Based on this experience with the South African regulatory body SAHPRA, we have some important insights for the design of future probiotic trials in South Africa. Clinical studies should test for BV cure shortly after treatment completion to minimize the likelihood that women have a recurrent BV event, in order to differentiate BV cure rates from confounding repeat episodes. Further, including a comparison with vaginal metronidazole gel alone or in combination with probiotic is more similar to a superiority trial rather than placebo-controlled [45], which is likely to make an efficacy trial with probiotics more difficult to power. Finally, we used vaginal metronidazole gel instead of oral metronidazole, which is more commonly used in South Africa for treating BV due to its lower cost. However, vaginal metronidazole gel is thought to be more effective and have less systemic side effects than the cheaper oral formulation [46, 47], which again should be taken into account when performing power calculations.

One interesting microbiological observation made during this study was that concentrations of vaginal L. iners correlated positively with the inflammatory cytokine IL-1α. This supports literature suggesting that L. iners is not necessarily as beneficial as other common vaginal Lactobacillus spp. [48,49,50]. L. iners is often present during BV, has complex nutritional requirements compared to other vaginal Lactobacillus spp., and encodes inerolysin, a pore-forming toxin that is related to G. vaginalis-encoded vaginolysin [50]. The high inflammation associated with L. iners in our study suggests that rather than only treating women with BV, also women with an L. iners-dominated microbiota and high genital inflammation could benefit from well-designed probiotics for vaginal health.

An important limitation of this study was the small number of participants; although this was intended as an exploratory study to test the regulatory environment in South Africa and the acceptability/preference of oral versus topical application. In addition, administration of the study drugs was self-reported and vaginal pH was not being measured pre-treatment. It was also unexpected that genital tract IL-1α levels differed at baseline between randomized groups, which is difficult to explain. Further, no 16S rRNA gene sequencing to evaluate relative vaginal bacterial abundance was performed, neither was bacterial culture.

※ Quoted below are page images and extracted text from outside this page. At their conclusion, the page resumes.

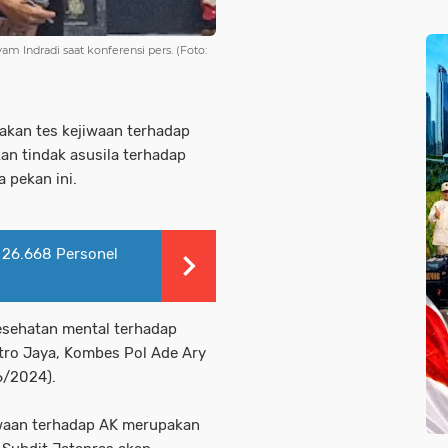
 Indradi saat konferensi pers. (Foto:
akan tes kejiwaan terhadap
kan tindak asusila terhadap
 pekan ini.
 26.668 Personel
esehatan mental terhadap
tro Jaya, Kombes Pol Ade Ary
6/2024).
iwaan terhadap AK merupakan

In a region with some of the highest rates of BV, STIs and HIV, it is critical that the local regulatory environment for conducting randomized trials of planned novel probiotic products is established. This randomized single-blinded trial provided important regulatory and clinical considerations critical in the design of future clinical trials, with larger sample sizes intended for safety and efficacy endpoints. This exploratory trial did suggest that oral and vaginal OTC probiotics were generally safe and acceptable in South African women with BV. Due to the critical need to manage BV better internationally and in South Africa, future double-blind, randomized, placebo-controlled trials, using a probiotic product containing beneficial, well-characterised vaginal Lactobacillus strains are needed to conclusively determine the efficacy of adjunctive probiotics on BV cure and recurrence in South African women.